__WORK TO BE COMPLETED__
Would you transcribe exactly the lines from the beginning of the records below through the line with "Badak LNG Perkuat Pencegahan", both included, omitting the pictures?
*****
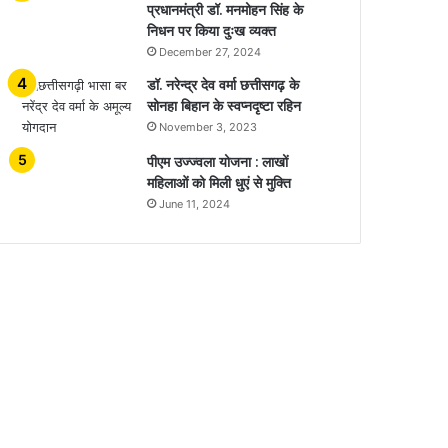
प्रधानमंत्री डॉ. मनमोहन सिंह के
निधन पर किया दुःख व्यक्त
December 27, 2024
डॉ. नरेन्द्र देव वर्मा छत्तीसगढ़ के
सोनहा बिहान के स्वप्नदृष्टा रहिन
November 3, 2023
पीएम उज्ज्वला योजना : लाखों
महिलाओं को मिली धुएं से मुक्ति
June 11, 2024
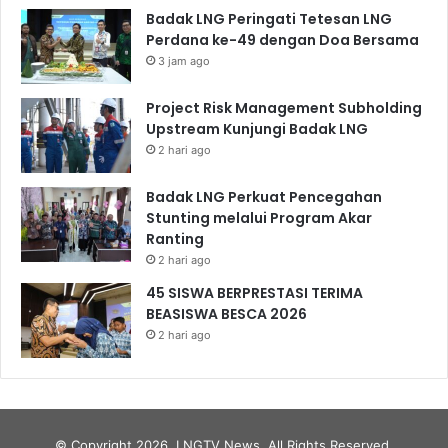
Badak LNG Peringati Tetesan LNG
Perdana ke-49 dengan Doa Bersama
3 jam ago
Project Risk Management Subholding
Upstream Kunjungi Badak LNG
2 hari ago
Badak LNG Perkuat Pencegahan
Stunting melalui Program Akar
Ranting
2 hari ago
45 SISWA BERPRESTASI TERIMA
BEASISWA BESCA 2026
2 hari ago
© Copyright 2026, LNGTV News. All Rights Reserved.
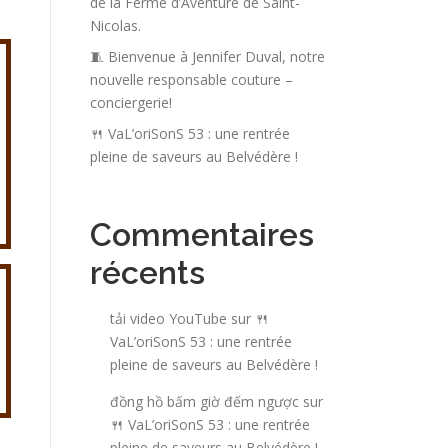
de la Ferme d’Aventure de Saint-
Nicolas.
🧵 Bienvenue à Jennifer Duval, notre
nouvelle responsable couture –
conciergerie!
🍴 VaL’oriSonS 53 : une rentrée
pleine de saveurs au Belvédère !
Commentaires
récents
tải video YouTube
sur
🍴
VaL’oriSonS 53 : une rentrée
pleine de saveurs au Belvédère !
đồng hồ bấm giờ đếm ngược
sur
🍴 VaL’oriSonS 53 : une rentrée
pleine de saveurs au Belvédère !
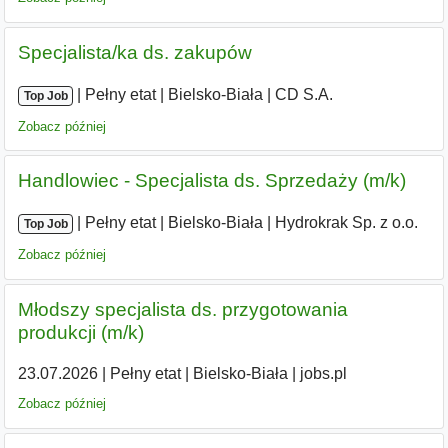
Specjalista/ka ds. zakupów
|
|
Pełny etat
|
Bielsko-Biała
|
CD S.A.
Top Job
Zobacz później
Handlowiec - Specjalista ds. Sprzedaży (m/k)
|
|
Pełny etat
|
Bielsko-Biała
|
Hydrokrak Sp. z o.o.
Top Job
Zobacz później
Młodszy specjalista ds. przygotowania
produkcji (m/k)
23.07.2026
|
Pełny etat
|
Bielsko-Biała
|
jobs.pl
Zobacz później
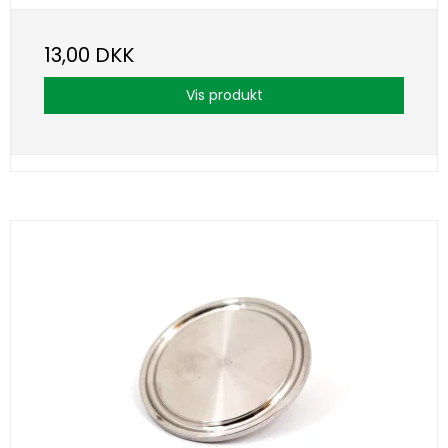
13,00 DKK
Vis produkt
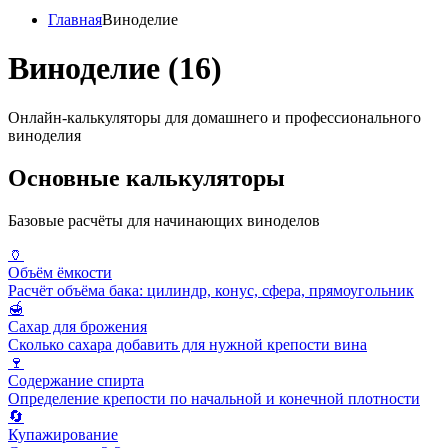
Главная
Виноделие
Виноделие
(16)
Онлайн-калькуляторы для домашнего и профессионального
виноделия
Основные калькуляторы
Базовые расчёты для начинающих виноделов
🏺
Объём ёмкости
Расчёт объёма бака: цилиндр, конус, сфера, прямоугольник
🍯
Сахар для брожения
Сколько сахара добавить для нужной крепости вина
🍷
Содержание спирта
Определение крепости по начальной и конечной плотности
🔄
Купажирование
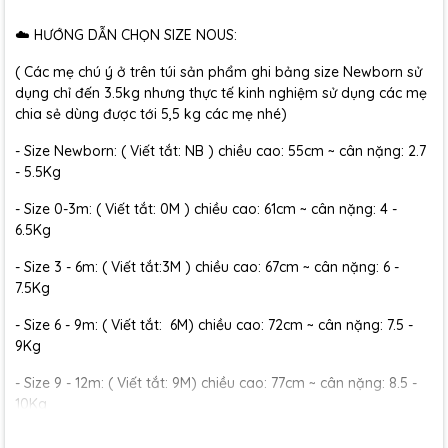
☁️ HƯỚNG DẪN CHỌN SIZE NOUS:
( Các mẹ chú ý ở trên túi sản phẩm ghi bảng size Newborn sử
dụng chỉ đến 3.5kg nhưng thực tế kinh nghiệm sử dụng các mẹ
chia sẻ dùng được tới 5,5 kg các mẹ nhé)
- Size Newborn: ( Viết tắt: NB ) chiều cao: 55cm ~ cân nặng: 2.7
- 5.5Kg
- Size 0-3m: ( Viết tắt: 0M ) chiều cao: 61cm ~ cân nặng: 4 -
6.5Kg
- Size 3 - 6m: ( Viết tắt:3M ) chiều cao: 67cm ~ cân nặng: 6 -
7.5Kg
- Size 6 - 9m: ( Viết tắt: 6M) chiều cao: 72cm ~ cân nặng: 7.5 -
9Kg
- Size 9 - 12m: ( Viết tắt: 9M) chiều cao: 77cm ~ cân nặng: 8.5 -
10Kg
- Size 12 - 18m:( Viết tắt: 12M) chiều cao: 79cm ~ cân nặng: 10 -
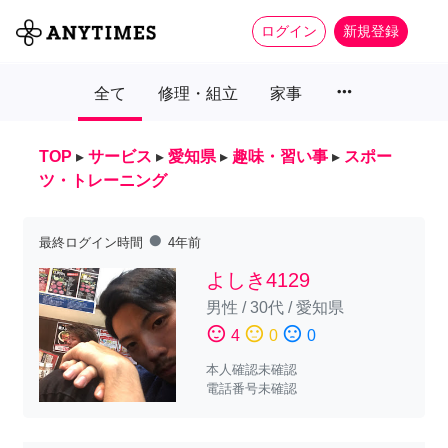
ログイン
新規登録
more_horiz
全て
修理・組立
家事
TOP
▸
サービス
▸
愛知県
▸
趣味・習い事
▸
スポー
ツ・トレーニング
fiber_manual_record
最終ログイン時間
4年前
よしき4129
男性
/
30代
/
愛知県
sentiment_satisfied
sentiment_neutral
sentiment_dissatisfied
4
0
0
本人確認未確認
電話番号未確認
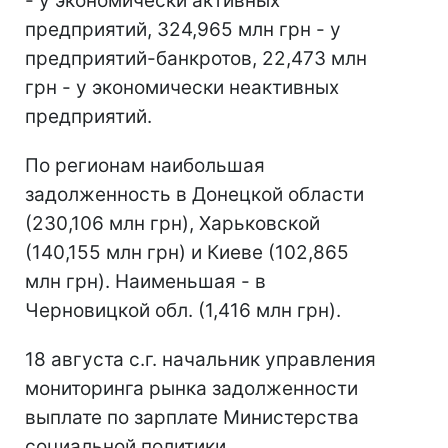
- у экономически активных
предприятий, 324,965 млн грн - у
предприятий-банкротов, 22,473 млн
грн - у экономически неактивных
предприятий.
По регионам наибольшая
задолженность в Донецкой области
(230,106 млн грн), Харьковской
(140,155 млн грн) и Киеве (102,865
млн грн). Наименьшая - в
Черновицкой обл. (1,416 млн грн).
18 августа с.г. начальник управления
мониторинга рынка задолженности
выплате по зарплате Министерства
социальной политики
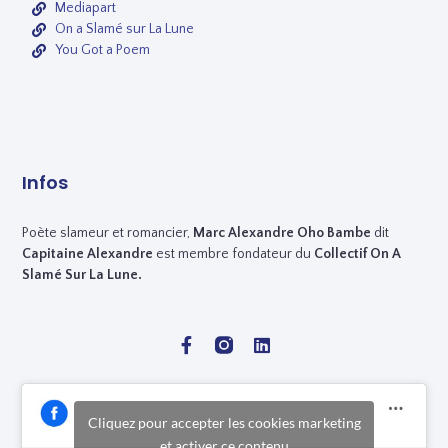
Mediapart
On a Slamé sur La Lune
You Got a Poem
Infos
Poète slameur et romancier,
Marc
Alexandre Oho Bambe
dit
Capitaine Alexandre
est membre fondateur du
Collectif On A
Slamé Sur La Lune.
Cliquez pour accepter les cookies marketing
et activer ce contenu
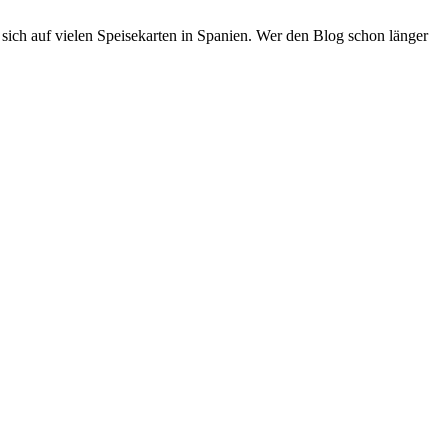
 sich auf vielen Speisekarten in Spanien. Wer den Blog schon länger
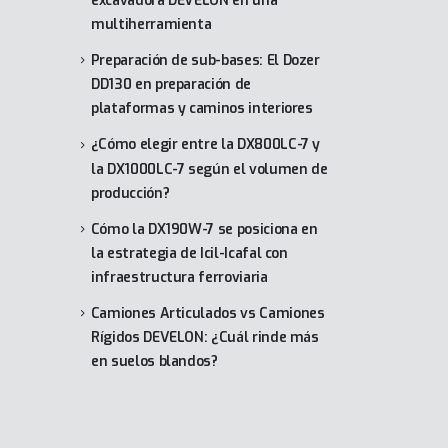
excavadora DEVELON en una
multiherramienta
Preparación de sub-bases: El Dozer
DD130 en preparación de
plataformas y caminos interiores
¿Cómo elegir entre la DX800LC-7 y
la DX1000LC-7 según el volumen de
producción?
Cómo la DX190W-7 se posiciona en
la estrategia de Icil-Icafal con
infraestructura ferroviaria
Camiones Articulados vs Camiones
Rígidos DEVELON: ¿Cuál rinde más
en suelos blandos?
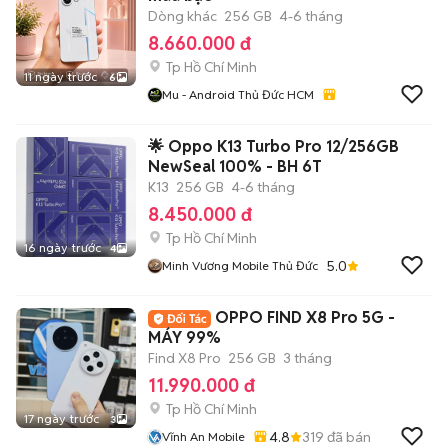
Dòng khác
256 GB
4-6 tháng
8.660.000 đ
Tp Hồ Chí Minh
11 ngày trước
6
Mu - Android Thủ Đức HCM
🌟 Oppo K13 Turbo Pro 12/256GB
NewSeal 100% - BH 6T
K13
256 GB
4-6 tháng
8.450.000 đ
Tp Hồ Chí Minh
16 ngày trước
4
5.0
Minh Vương Mobile Thủ Đức
OPPO FIND X8 Pro 5G -
MÁY 99%
Find X8 Pro
256 GB
3 tháng
11.990.000 đ
Tp Hồ Chí Minh
17 ngày trước
3
4.8
319
đã bán
Vĩnh An Mobile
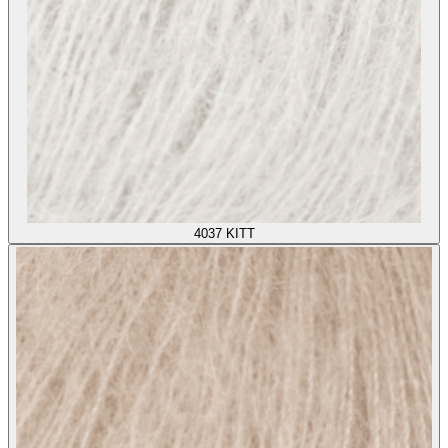
4037
KITT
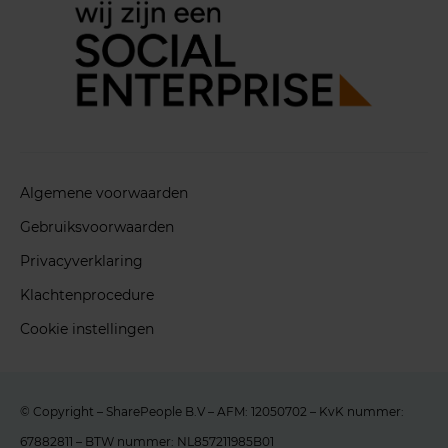
Algemene voorwaarden
Gebruiksvoorwaarden
Privacyverklaring
Klachtenprocedure
Cookie instellingen
© Copyright – SharePeople B.V – AFM: 12050702 – KvK nummer:
67882811 – BTW nummer: NL857211985B01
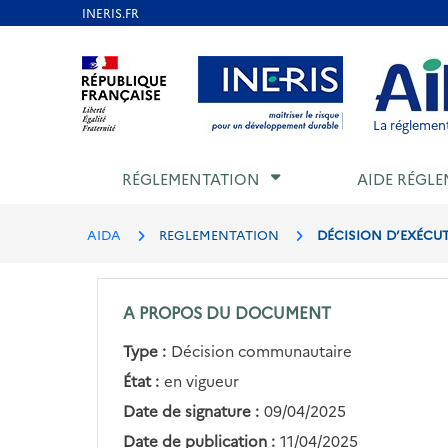
Aller
au
Aller au contenu
Aller au menu
Aller au p
contenu
principal
La réglement
RÉGLEMENTATION
AIDE RÉGLE
AIDA
REGLEMENTATION
DÉCISION D’EXÉCUT
A PROPOS DU DOCUMENT
Type :
Décision communautaire
État :
en vigueur
Date de signature :
09/04/2025
Date de publication :
11/04/2025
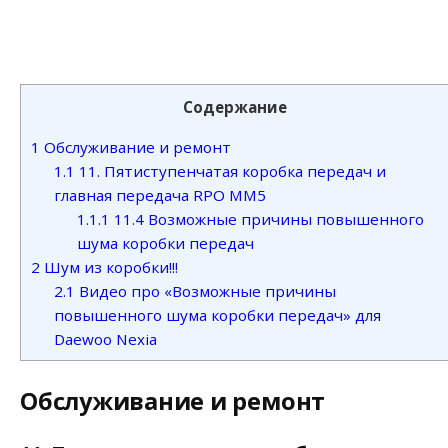
Содержание
1
Обслуживание и ремонт
1.1
11. Пятиступенчатая коробка передач и
главная передача RPO MM5
1.1.1
11.4 Возможные причины повышенного
шума коробки передач
2
Шум из коробки!!!
2.1
Видео про «Возможные причины
повышенного шума коробки передач» для
Daewoo Nexia
Обслуживание и ремонт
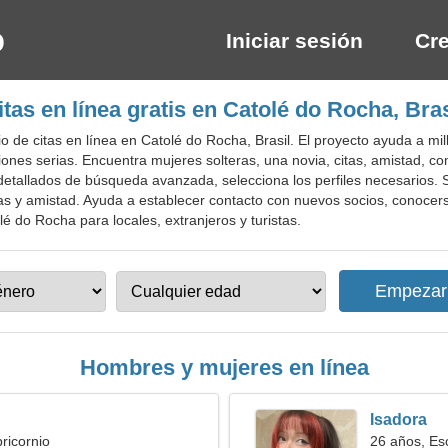
Iniciar sesión
Cre
itas en línea gratis en Catolé do Rocha, Bras
o de citas en línea en Catolé do Rocha, Brasil. El proyecto ayuda a mi
ciones serias. Encuentra mujeres solteras, una novia, citas, amistad, 
erios detallados de búsqueda avanzada, selecciona los perfiles necesari
itas y amistad. Ayuda a establecer contacto con nuevos socios, conocers
olé do Rocha para locales, extranjeros y turistas.
Hombres y mujeres en línea
Isadora
ricornio
26 años, Es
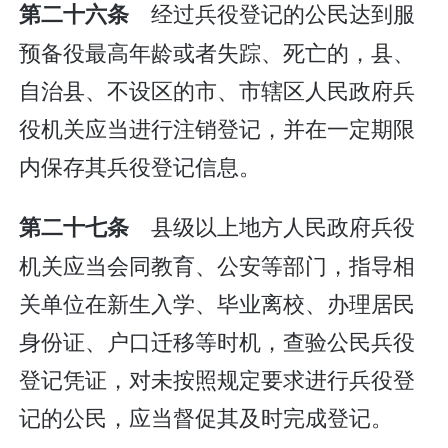
经过兵役登记的公民达到服
第二十六条
预备役最高年龄或者失踪、死亡的，县、
自治县、不设区的市、市辖区人民政府兵
役机关应当进行注销登记，并在一定期限
内保存其兵役登记信息。
县级以上地方人民政府兵役
第二十七条
机关应当会同教育、公安等部门，指导相
关单位在新生入学、毕业离校、办理居民
身份证、户口迁移等时机，查验公民兵役
登记凭证，对未按照规定要求进行兵役登
记的公民，应当督促其及时完成登记。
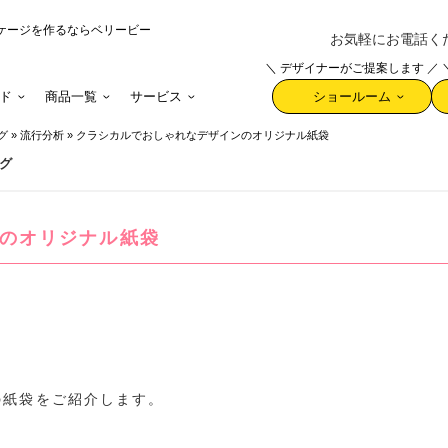
ケージを作るならベリービー
お気軽にお電話ください 
＼ デザイナーがご提案します ／
ド
商品一覧
サービス
ショールーム
グ
»
流行分析
»
クラシカルでおしゃれなデザインのオリジナル紙袋
グ
のオリジナル紙袋
の紙袋をご紹介します。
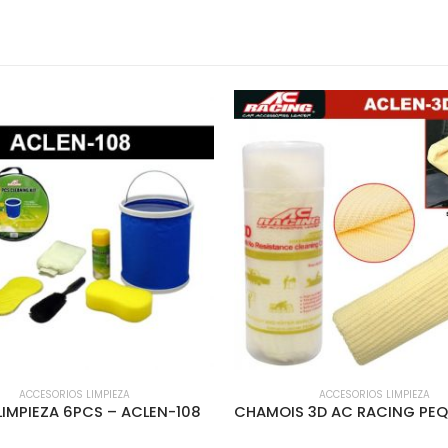
ACCESORIOS LIMPIEZA
ACCESORIOS LIMPIEZA
 LIMPIEZA 6PCS – ACLEN-108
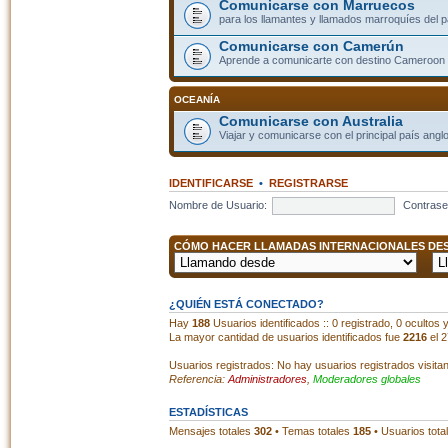
Comunicarse con Marruecos
para los llamantes y llamados marroquíes del p
Comunicarse con Camerún
Aprende a comunicarte con destino Cameroon
OCEANÍA
Comunicarse con Australia
Viajar y comunicarse con el principal país angl
IDENTIFICARSE
•
REGISTRARSE
Nombre de Usuario:
Contrase
CÓMO HACER LLAMADAS INTERNACIONALES DESD
¿QUIÉN ESTÁ CONECTADO?
Hay
188
Usuarios identificados :: 0 registrado, 0 ocultos
La mayor cantidad de usuarios identificados fue
2216
el 2
Usuarios registrados: No hay usuarios registrados visita
Referencia:
Administradores
,
Moderadores globales
ESTADÍSTICAS
Mensajes totales
302
• Temas totales
185
• Usuarios tota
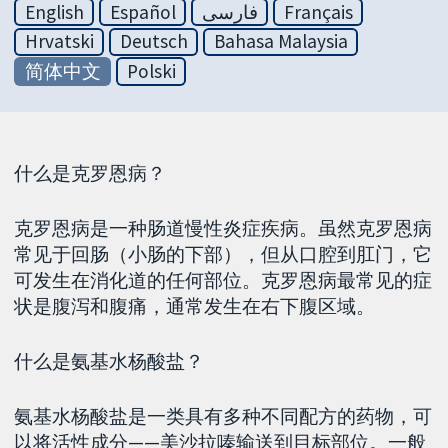
English
Español
فارسی
Français
Hrvatski
Deutsch
Bahasa Malaysia
简体中文
Polski
什么是克罗恩病？
克罗恩病是一种肠道慢性炎症疾病。虽然克罗恩病
常见于回肠（小肠的下部），但从口腔到肛门，它
可发生在消化道的任何部位。克罗恩病最常见的症
状是腹泻和腹痛，通常发生在右下腹区域。
什么是氨基水杨酸盐​​？
氨基水杨酸盐​​是一类具有多种不同配方的药物，可
以将活性成分——美沙拉嗪输送到目标部位。一般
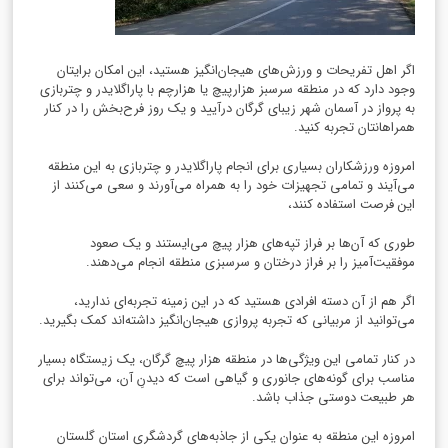
اگر اهل تفریحات و ورزش‌های هیجان‌انگیز هستید، این امکان برایتان
وجود دارد که در منطقه سرسبز هزارپیچ یا هزارچم با پاراگلایدر و چتربازی
به پرواز در آسمان شهر زیبای گرگان درآیید و یک روز فرح‌بخش را در کنار
همراهانتان تجربه کنید.
امروزه ورزشکاران بسیاری برای انجام پاراگلایدر و چتربازی به این منطقه
می‌آیند و تمامی تجهیزات خود را به همراه می‌آورند و سعی می‌کنند از
این فرصت استفاده کنند،
طوری که آن‌ها بر فراز تپه‌های هزار پیچ می‌ایستند و یک صعود
موفقیت‌آمیز را بر فراز درختان و سرسبزی منطقه انجام می‌دهند.
اگر هم از آن دسته افرادی هستید که در این زمینه تجربه‌ای ندارید،
می‌توانید از مربیانی که تجربه پروازی هیجان‌انگیز داشته‌اند کمک بگیرید.
در کنار تمامی این ویژگی‌ها در منطقه هزار پیچ گرگان، یک زیستگاه بسیار
مناسب برای گونه‌های جانوری و گیاهی است که دیدنِ آن، می‌تواند برای
هر طبیعت دوستی جذاب باشد.
امروزه این منطقه به عنوان یکی از جاذبه‌های گردشگری استان گلستان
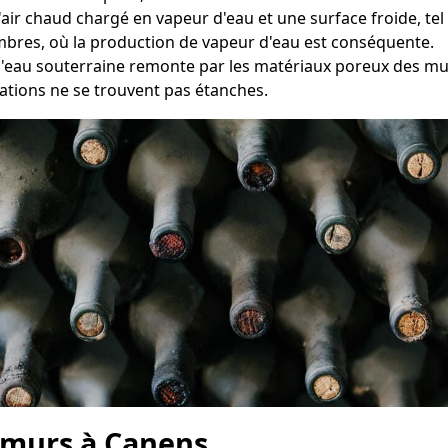
 l'air chaud chargé en vapeur d'eau et une surface froide, t
ambres, où la production de vapeur d'eau est conséquente.
l'eau souterraine remonte par les matériaux poreux des mur
ations ne se trouvent pas étanches.
 murs à Canens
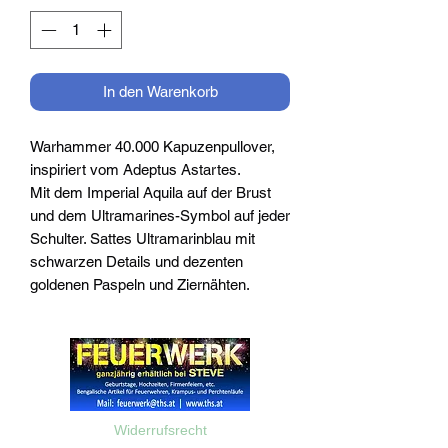
In den Warenkorb
Warhammer 40.000 Kapuzenpullover,
inspiriert vom Adeptus Astartes.
Mit dem Imperial Aquila auf der Brust
und dem Ultramarines-Symbol auf jeder
Schulter. Sattes Ultramarinblau mit
schwarzen Details und dezenten
goldenen Paspeln und Ziernähten.
Widerrufsrecht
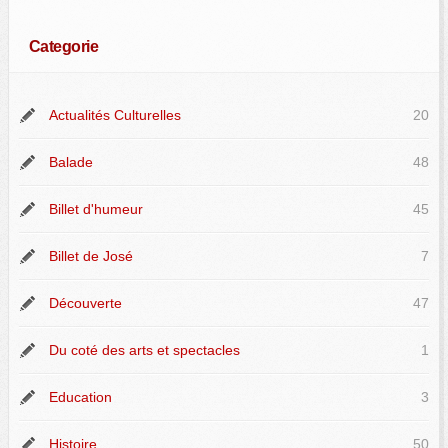
Categorie
Actualités Culturelles
20
Balade
48
Billet d'humeur
45
Billet de José
7
Découverte
47
Du coté des arts et spectacles
1
Education
3
Histoire
50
*****
__ANSWER FOR THE TASK__
प्रधानमंत्री डॉ. मनमोहन सिंह के
निधन पर किया दुःख व्यक्त
December 27, 2024
डॉ. नरेन्द्र देव वर्मा छत्तीसगढ़ के
सोनहा बिहान के स्वप्नदृष्टा रहिन
November 3, 2023
पीएम उज्ज्वला योजना : लाखों
महिलाओं को मिली धुएं से मुक्ति
June 11, 2024
Badak LNG Peringati Tetesan LNG
Perdana ke-49 dengan Doa Bersama
3 jam ago
Project Risk Management Subholding
Upstream Kunjungi Badak LNG
2 hari ago
Badak LNG Perkuat Pencegahan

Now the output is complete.